Understanding the basics of A/B testing

So, first things first: What is A/B testing?

In its simplest form, A/B testing (aka split testing) is when you compare the performance of a new version of an asset against your current version and see which one performs better. 

Marketers most often use A/B testing to fine-tune performance on things like landing pages, emails, and digital ads. These tests are a great way to dig into what’s working (and what isn’t) on these assets and really optimize their performance.

Here’s how it works:

  1. Set your goal: Choose a target and explain what you want to accomplish with your tests (e.g., higher conversion rates, better engagement).
  2. Pick the variable you want to test: Choose a single element to test (e.g., headline, CTA pricing).
  3. Create your variant: Develop a variant of your asset with a different version of the element you’re testing. Remember, you only have one variant with one change in an A/B test.
  4. Set up your test: Set up your test with an A/B testing tool to randomly split your audience and segment your traffic accordingly.
  5. Run your test: Launch the test and let it run for as long as you need to reach a statistically significant conclusion. This timeframe can vary widely, so it’s best to use an A/B test duration calculator.
  6. Analyze the results: Compare the performance of the two versions based on any metrics you’ve defined.
  7. Implement the winner: Roll out the version that performed better in the test to your entire audience.
  8. Iterate: Use the insights you’ve gathered to refine and iterate on future tests.
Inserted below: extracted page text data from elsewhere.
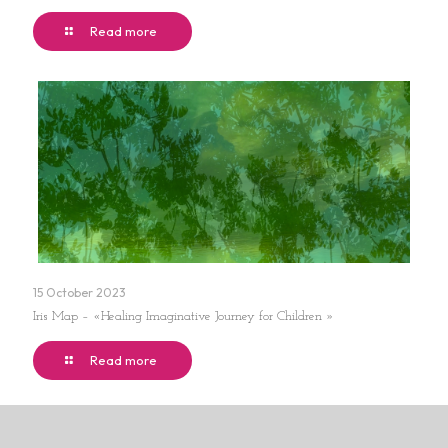
Read more
15 October 2023
Iris Map – «Healing Imaginative Journey for Children »
Read more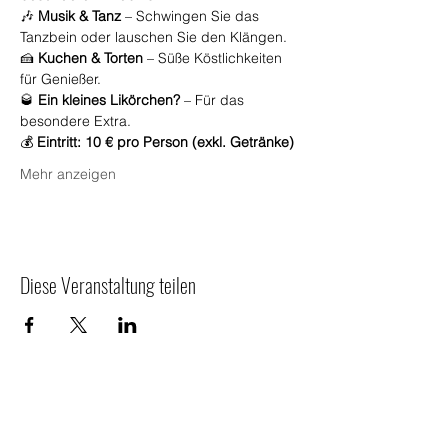
🎶 
Musik & Tanz
 – Schwingen Sie das 
Tanzbein oder lauschen Sie den Klängen.
🍰 
Kuchen & Torten
 – Süße Köstlichkeiten 
für Genießer.
🥃 
Ein kleines Likörchen?
 – Für das 
besondere Extra.
💰 
Eintritt: 10 € pro Person (exkl. Getränke)
Mehr anzeigen
Diese Veranstaltung teilen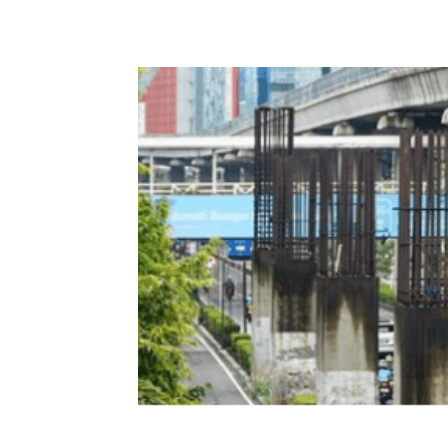
Bagikan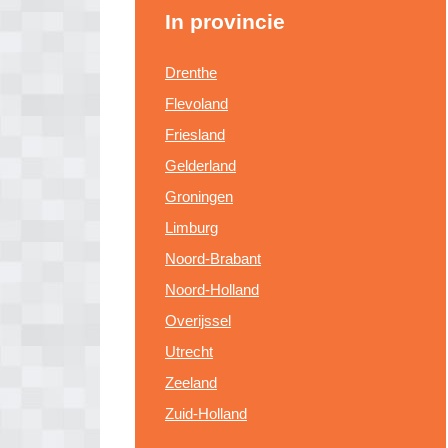
In provincie
Drenthe
Flevoland
Friesland
Gelderland
Groningen
Limburg
Noord-Brabant
Noord-Holland
Overijssel
Utrecht
Zeeland
Zuid-Holland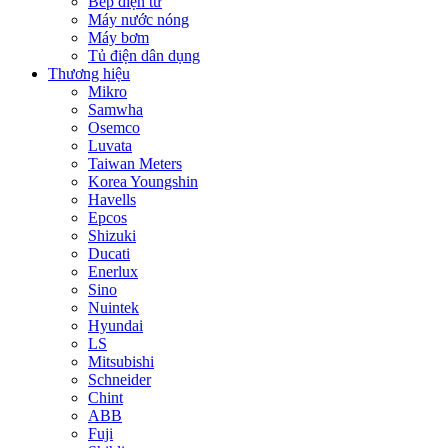
Bếp điện từ
Máy nước nóng
Máy bơm
Tủ điện dân dụng
Thương hiệu
Mikro
Samwha
Osemco
Luvata
Taiwan Meters
Korea Youngshin
Havells
Epcos
Shizuki
Ducati
Enerlux
Sino
Nuintek
Hyundai
LS
Mitsubishi
Schneider
Chint
ABB
Fuji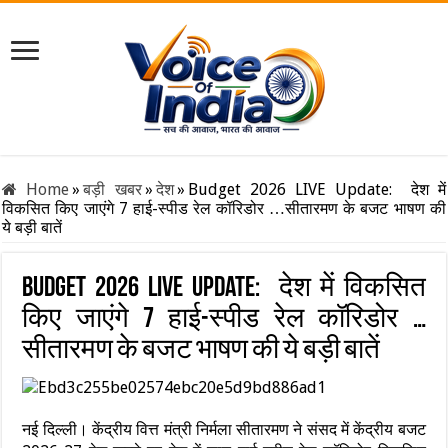
Home
»
बड़ी खबर
»
देश
»
Budget 2026 LIVE Update: देश में
विकसित किए जाएंगे 7 हाई-स्पीड रेल कॉरिडोर …सीतारमण के बजट भाषण की
ये बड़ी बातें
Budget 2026 LIVE Update: देश में विकसित
किए जाएंगे 7 हाई-स्पीड रेल कॉरिडोर …
सीतारमण के बजट भाषण की ये बड़ी बातें
नई दिल्ली। केंद्रीय वित्त मंत्री निर्मला सीतारमण ने संसद में केंद्रीय बजट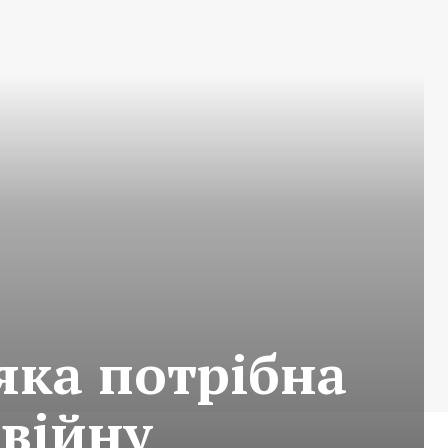
 яка потрібна
 війну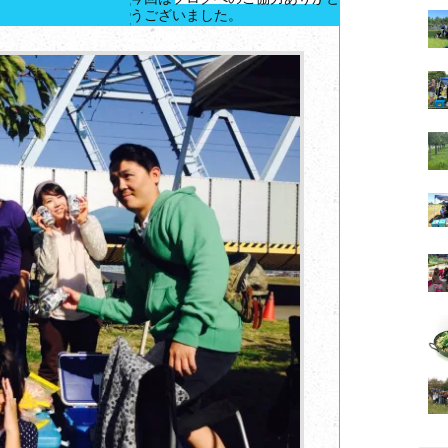
うございました。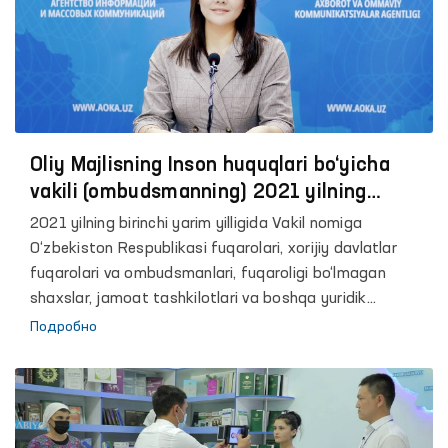
Oliy Majlisning Inson huquqlari bo‘yicha
vakili (ombudsmanning) 2021 yilning
birinchi yarim yillikdagi faoliyati yuzasidan
2021 yilning birinchi yarim yilligida Vakil nomiga
brifing tashkil etildi
O‘zbekiston Respublikasi fuqarolari, xorijiy davlatlar
fuqarolari va ombudsmanlari, fuqaroligi bo‘lmagan
shaxslar, jamoat tashkilotlari va boshqa yuridik
shaxslardan jami 9 632 ta murojaat qabul qilindi 2020
Подробно
yilning huddi shu davrida bu ko‘rsatgich 6 484 tani
tashkil etgan. Shundan, shaxsiy qabulda 723 ta, sayyor
qabullarda 83 ta, pochta va telegraf aloqasi orqali
3 812 ta, “Ishonch telefoni” orqali 1 580 ta,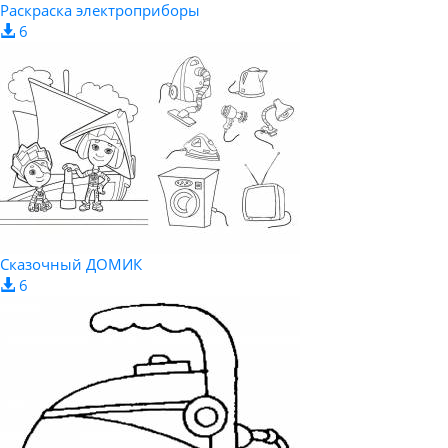
Раскраска электроприборы
6
Сказочный ДОМИК
6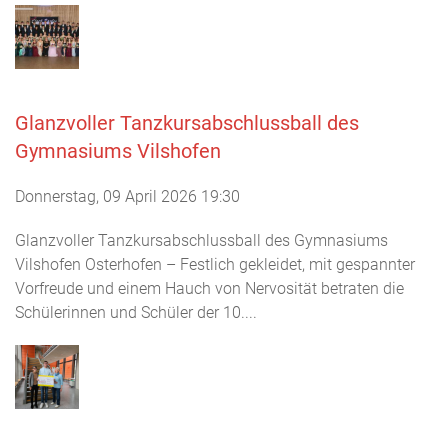
Glanzvoller Tanzkursabschlussball des
Gymnasiums Vilshofen
Donnerstag, 09 April 2026 19:30
Glanzvoller Tanzkursabschlussball des Gymnasiums
Vilshofen Osterhofen – Festlich gekleidet, mit gespannter
Vorfreude und einem Hauch von Nervosität betraten die
Schülerinnen und Schüler der 10....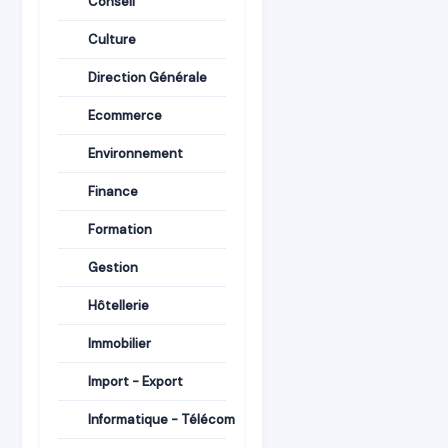
Conseil
Culture
Direction Générale
Ecommerce
Environnement
Finance
Formation
Gestion
Hôtellerie
Immobilier
Import - Export
Informatique - Télécom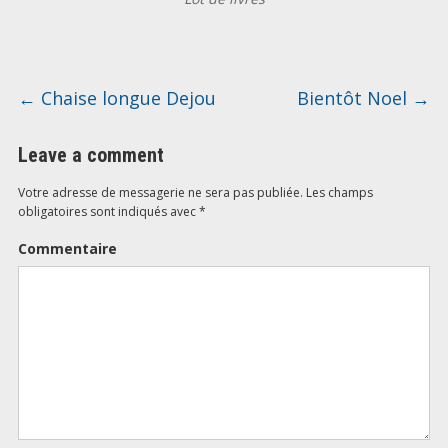
←
Chaise longue Dejou
Bientôt Noel
→
Leave a comment
Votre adresse de messagerie ne sera pas publiée.
Les champs
obligatoires sont indiqués avec
*
Commentaire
Why A/B testing is important

There’s one big reason why A/B testing is important: 

Data-driven decision making is critical for businesses everywhere.

Marketing departments face greater scrutiny as budgets and the economy get tighter. Removing guesswork and uncertainty from marketing activities is critical. 

And if you’re able to point to data that supports your recommendations and strategies, it’s that much easier to make the case for why your business should be doing X and Y instead of Z. Even if it’s something you know is gonna work, being able to refer to concrete details just makes it an airtight argument.

A/B testing is how you get the data necessary for making these strategies work.